Clinicians seeking greater understanding of the neural activity behind pain can turn to the results of a University of Western Ontario study, which identified variations in neural activity associated with pain processing between control and neuropathic pain groups. These differences in signal activity—particularly in regions critical to endogenous analgesia—may represent a key step in elucidating the pathophysiology that underlies chronic neuropathic pain syndromes.
“Neuropathic pain affects approximately 5% of North Americans, and is considered to be caused by a lesion to the peripheral or central nervous system, trauma or disease,” said Jordan Leitch, MD, a resident at the London, Ontario, institution. “It’s characterized by either spontaneous episodic pain or pathological amplification of pain following a stimulus. In general, neuropathic pain is considered to be an expression of a maladaptive plasticity in the pain system that results in this constant state.”
During testing, functional MRI data were acquired while noxious stimuli were applied at the various pressures the patients had indicated the previous day. The researchers chose standardized pain ratings in lieu of standardized mechanical stimuli because pain response is subjective and varies widely between individuals.
As Dr. Leitch reported at the 2015 annual meeting of the Canadian Anesthesiologists’ Society (abstract 86017), both the volunteers and pain patients exhibited overall positive signal change at a pain rating of 2 and negative signal change at a pain rating of 6 in the midbrain and rostral medulla of the brainstem. However, consistent differences were observed between groups in the ipsilateral dorsal horn of the spinal cord, rostral ventromedial medulla and periaqueductal gray matter—three regions known to play an important role in nociceptive pain processing as well as the endogenous descending modulation of pain.
“In those regions, which we know are associated with ascending nociceptic transmission and the endogenous descending modulation of pain, we’re seeing positive signal change in the control group, but not much of anything in the carpal tunnel group,” she said.
“Another area we found interesting was around the dorsal horn of the cervical spinal cord, which is where the median nerve originates,” Dr. Leitch said. “And in the control group , we saw some variability from baseline, but not much deviation.

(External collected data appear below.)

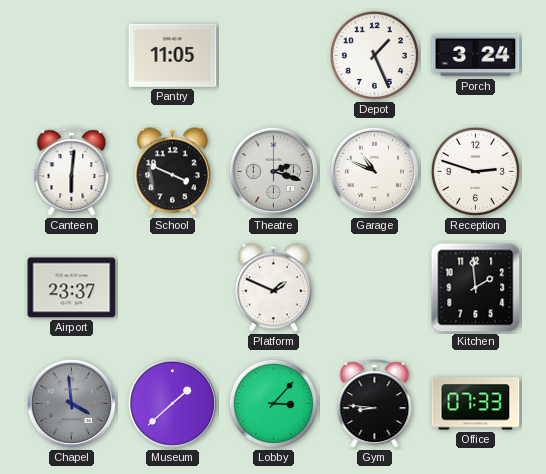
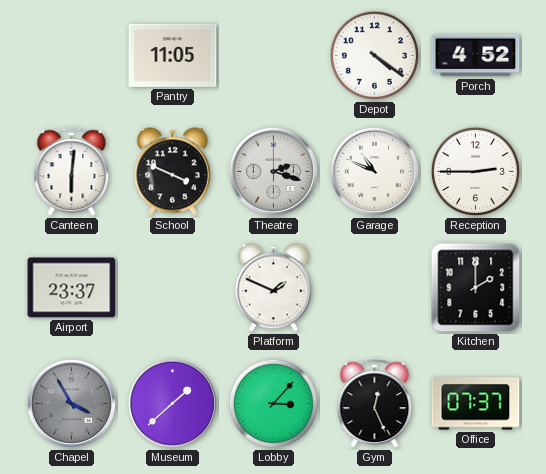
Depot: 1:26 -> 4:21
Porch: 3:24 -> 4:52
Reception: 2:48 -> 2:45
Kitchen: 1:59 -> 2:00
Chapel: 3:59 -> 3:55
Gym: 8:46 -> 12:26
Office: 07:33 -> 07:37
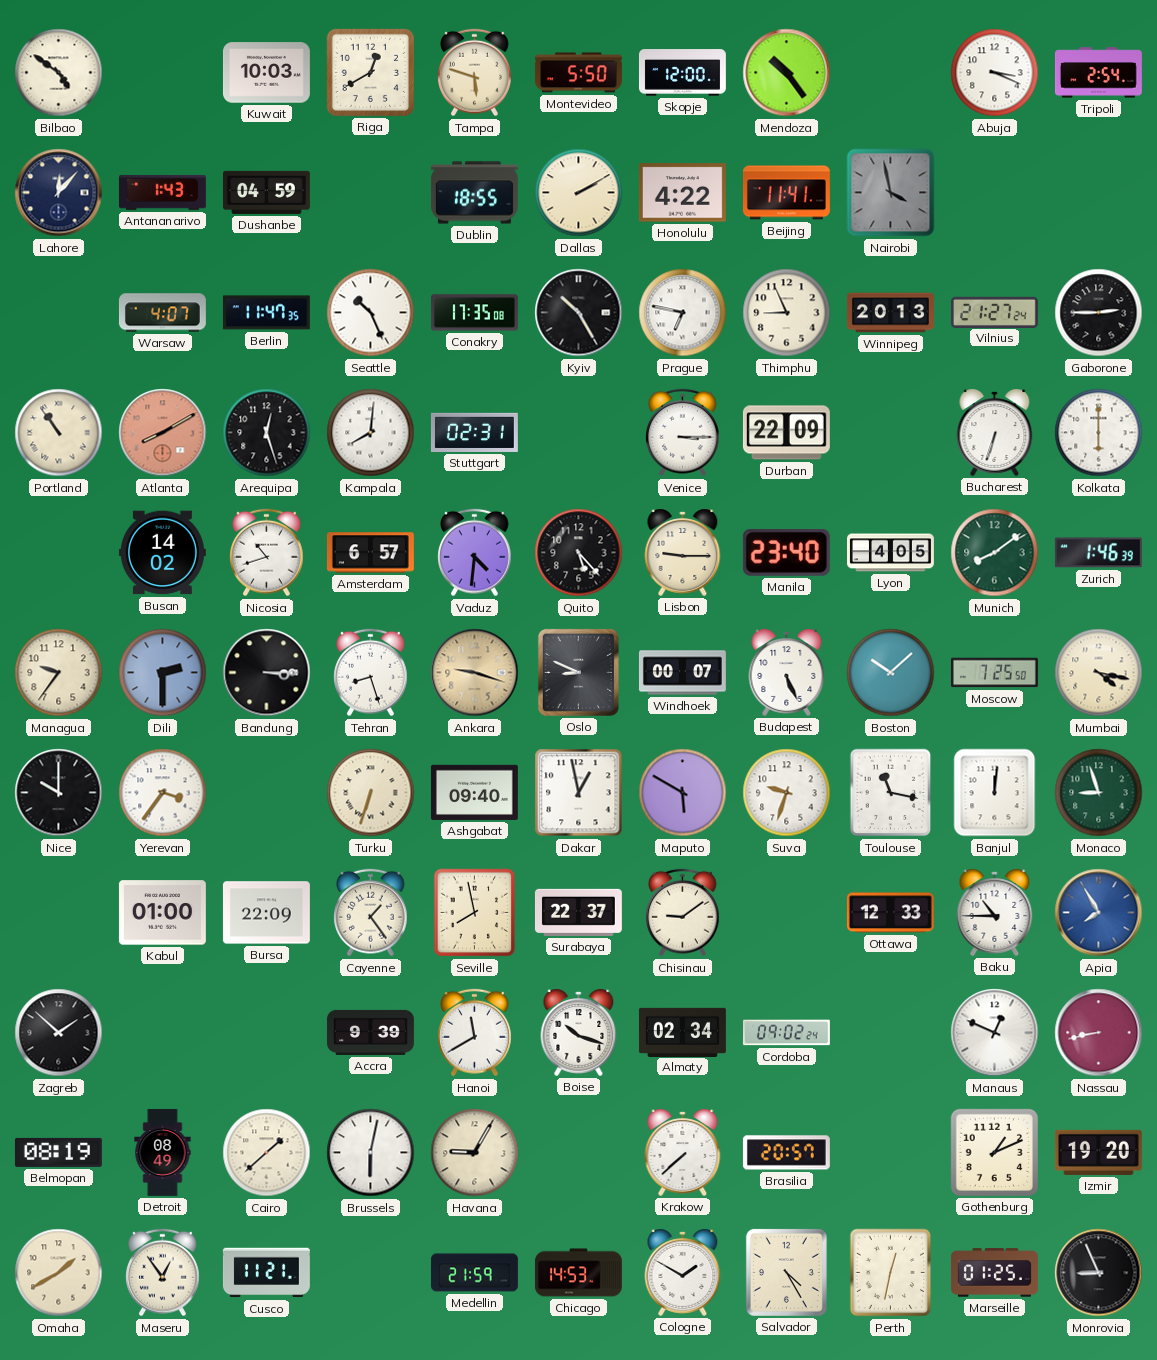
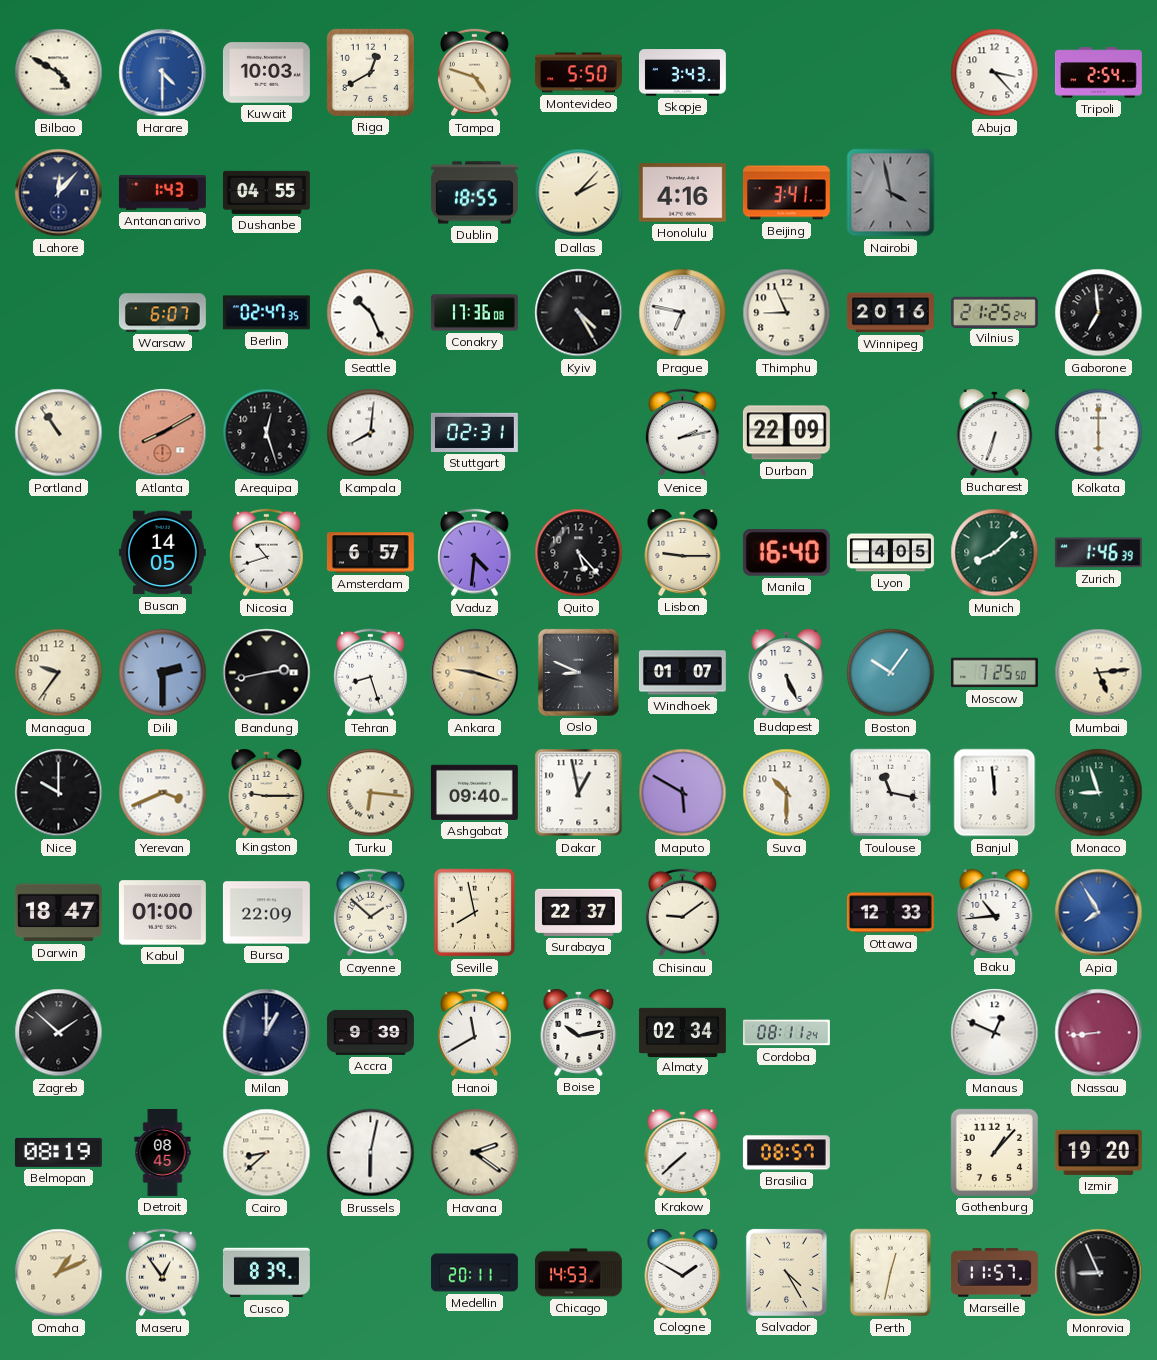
Bilbao: 4:51 -> 4:50
Harare: none -> 4:30
Tampa: 5:48 -> 4:48
Skopje: 12:00 -> 3:43
Mendoza: 10:24 -> none
Abuja: 3:19 -> 3:23
Dushanbe: 04:59 -> 04:55
Dallas: 2:10 -> 2:07
Honolulu: 4:22 -> 4:16
Beijing: 11:41 -> 3:41
Warsaw: 4:07 -> 6:07
Berlin: 11:47 -> 02:47
Conakry: 17:35 -> 17:36
Kyiv: 10:25 -> 4:25
Winnipeg: 20:13 -> 20:16
Vilnius: 21:27 -> 21:25
Gaborone: 2:45 -> 6:59
Venice: 3:15 -> 2:13
Busan: 14:02 -> 14:05
Manila: 23:40 -> 16:40
Munich: 8:09 -> 8:08
Bandung: 3:15 -> 2:43
Windhoek: 00:07 -> 01:07
Boston: 10:08 -> 10:06
Mumbai: 4:17 -> 5:14
Yerevan: 3:36 -> 3:41
Kingston: none -> 9:15
Turku: 6:33 -> 6:16
Suva: 9:33 -> 10:30
Banjul: 12:01 -> 11:59
Darwin: none -> 18:47
Cayenne: 1:24 -> 1:52
Baku: 10:45 -> 10:44
Milan: none -> 1:00
Boise: 10:18 -> 10:13
Cordoba: 09:02 -> 08:11
Nassau: 8:43 -> 8:44
Detroit: 08:49 -> 08:45
Cairo: 1:38 -> 8:38
Havana: 9:05 -> 2:21
Brasilia: 20:57 -> 08:57
Gothenburg: 1:11 -> 1:07
Omaha: 1:40 -> 1:11
Cusco: 11:21 -> 8:39
Medellin: 21:59 -> 20:11
Marseille: 01:25 -> 11:57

But when we looked at the carpal tunnel patients, the times that correspond to pain levels 2, 4 and 6 show persistent positive signal changes that don’t follow what we would expect from controls.”
This study, the investigators concluded, is one of the first to identify variations in neural activity associated with pain processing. “I think seeing is believing in terms of pain,” she added. “This could be an important first step in the quantitative assessment of pain, in terms of both the diagnosis and treatment effect. In general, it’s a step towards a method to objectively visualize a sensation that has traditionally been completely limited to our patients’ subjective description.
“Obviously these signal changes are open to interpretation, but they could be the manifestation of the maladaptive plasticity that is postulated to be one of the causes of neuropathic pain,” Dr. Leitch explained. This research may contribute to future studies investigating endogenous analgesia and pain processing in patient groups, which may facilitate the optimization of pain management and improve quality of life for patients suffering from chronic neuropathic pain, he said.
Dr. Leitch was awarded second place at the meeting’s Residents’ Research Competition.